Мы вошли в халупу. Теплый спертый воздух, как вата, окутал нас. Кто-то чиркнул спичкой. Неверный огонек осветил вповалку спящих на замызганном полу людей. Начали пристраиваться, где могли, раздвигая спящих, бросая на пол кто чем богат — телогрейки, тулупы, полушубки. Сон у меня пропал, я вышел наружу. Моторы заглохли, фары погасли, ночь скрадывала очертания машин. Люди разбрелись, кто куда — в халупу, в кабины машин, где грели неостывшие моторы. Лишь неподалеку от меня стояли двое и негромко разговаривали. Знакомые мягкие интонации голоса одного из них поразили меня. Я приблизился и заглянул в его лицо. Призрачный свет ночи, неизвестно откуда берущийся, обрисовал скуластое лицо с удлиненным разрезом глаз и широким переносьем.

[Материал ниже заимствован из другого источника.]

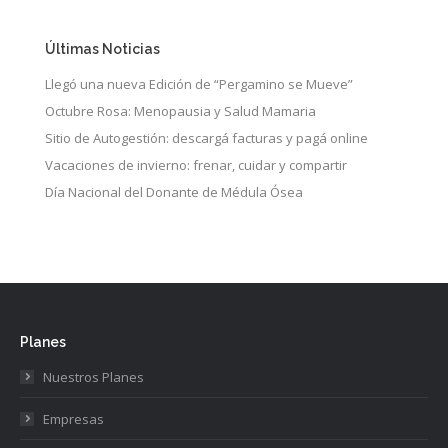
Últimas Noticias
Llegó una nueva Edición de “Pergamino se Mueve”
Octubre Rosa: Menopausia y Salud Mamaria
Sitio de Autogestión: descargá facturas y pagá online
Vacaciones de invierno: frenar, cuidar y compartir
Día Nacional del Donante de Médula Ósea
Planes
Nuestros Planes
Empresas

— Николай! — воскликнул я. — Колька Данилов!..

Улыбка едва блеснула в темени его глаз.

— Узнал, однако… — проговорил он. — А я тебя давно приметил, еще как садился в машина.

Я крепко ударил его по плечу, он поймал мою руку, с силой сжал ее.

— И ты на Индигирку! — воскликнул я.

— Ну-у! — протянул он чисто по-северному. — Вторым водителем я. Главный на машина вот… — и Данилов кивнул на стоящего рядом высокого человека. — Как узнали, пошли на Индигирка. Свой река… Помнишь, дорога я хотел строить? А теперь водитель стал. Федя, — Данилов повел головой в сторону стоявшего рядом и до сих пор молчавшего человека, — сказал: «Зачем дорога строить? Давай дорога ездить, иди ко мне в помощники». Я сказал: «Ладна, будем ездить…» Он сказал…

— Федор? — перебил я, приглядываясь к его соседу.

— Я! Федор! — сказал тот.

— А ты же на фронт ушел?.. — вырвалось у меня. — Как же так? Ну, здравствуй…

— Здравствуйте, — холодно ответил он, но руки не подал. — Подозреваете, что сбежал? — спросил он, вглядываясь в мое лицо.

— Странный ты человек… — пробормотал я.

— Какой есть, — не замедлил с ответом Федор.

Данилов решительно вмешался в разговор:

— Федор сейчас сказал: «Он будет вспоминать старое…» Я сказал: «Неправда ты говоришь…» — Данилов приблизился ко мне, и, заглядывая в мое лицо, спросил: — Что будет?

— Коля, — проговорил я с решимостью, — пойди в машину, надо мне поговорить с Федором.

— Зачем тебе один говорить с Федором?

— Ну-ка, иди, иди, — сказал я. — Давай, жми!

Данилов потоптался и нехотя пошел к машине. Мы с Федором в темноте вглядывались друг в друга. Каким-то иным казался мне Федор, трудно еще было понять, что с ним произошло, но что-то в нем было иное, чем прежде. Может быть, стал собраннее? Что-то такое было в нем… Наверное, и Федор обнаружил во мне то, чего прежде не было, мне показалось, что он успокоился. Молчал он, молчал и я.

— Извини, — сказал я, — вырвалось как-то, сам не пойму…

— Все еще помнишь старое, — другим, спокойным тоном сказал он. — Не дошел до фронта, завернули, сказали — и у нас фронт… На водителя выучился. Услышал, что горные предприятия на Индигирке открываются, подался сюда… Ладно, хватит, поспать надо… — оборвал он себя, круто повернулся и размашисто зашагал к машине.

Так я и не узнал, что с Натальей. Из темноты появился Данилов, наверное, стоял где-то поблизости, ждал, может, придется вмешаться в случае необходимости. Эх, хороший парень! Как он оказался опять рядом с Федором, что их теперь соединяло?